Exercise directions:
I need every line of the material below that includes the string "Modul".

== == ==

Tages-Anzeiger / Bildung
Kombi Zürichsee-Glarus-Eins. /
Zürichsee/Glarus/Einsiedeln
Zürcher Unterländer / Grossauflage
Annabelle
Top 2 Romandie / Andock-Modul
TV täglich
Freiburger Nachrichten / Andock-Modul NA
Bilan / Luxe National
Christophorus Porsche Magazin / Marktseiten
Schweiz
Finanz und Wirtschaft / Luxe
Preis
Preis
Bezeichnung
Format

== == ==

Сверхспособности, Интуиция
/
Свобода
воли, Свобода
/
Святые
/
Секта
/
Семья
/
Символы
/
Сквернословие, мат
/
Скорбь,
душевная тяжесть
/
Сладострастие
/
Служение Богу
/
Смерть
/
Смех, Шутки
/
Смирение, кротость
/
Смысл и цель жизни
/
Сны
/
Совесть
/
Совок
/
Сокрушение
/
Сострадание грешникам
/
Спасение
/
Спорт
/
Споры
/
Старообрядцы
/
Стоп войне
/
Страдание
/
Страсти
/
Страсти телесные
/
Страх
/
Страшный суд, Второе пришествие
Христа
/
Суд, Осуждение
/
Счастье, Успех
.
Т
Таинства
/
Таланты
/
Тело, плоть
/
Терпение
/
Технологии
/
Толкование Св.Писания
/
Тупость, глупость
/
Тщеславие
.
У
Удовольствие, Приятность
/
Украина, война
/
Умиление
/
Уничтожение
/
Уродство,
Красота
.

== == ==

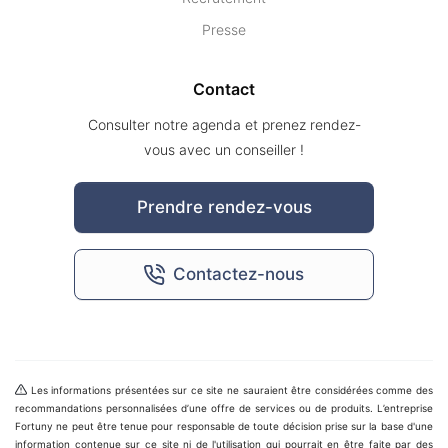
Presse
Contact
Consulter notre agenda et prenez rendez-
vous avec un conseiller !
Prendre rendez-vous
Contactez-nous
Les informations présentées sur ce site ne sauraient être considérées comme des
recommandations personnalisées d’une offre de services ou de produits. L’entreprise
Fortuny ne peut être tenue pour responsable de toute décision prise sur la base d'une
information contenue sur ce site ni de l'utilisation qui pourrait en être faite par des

== == ==

Response for this exercise:
Top 2 Romandie / Andock-Modul
Freiburger Nachrichten / Andock-Modul NA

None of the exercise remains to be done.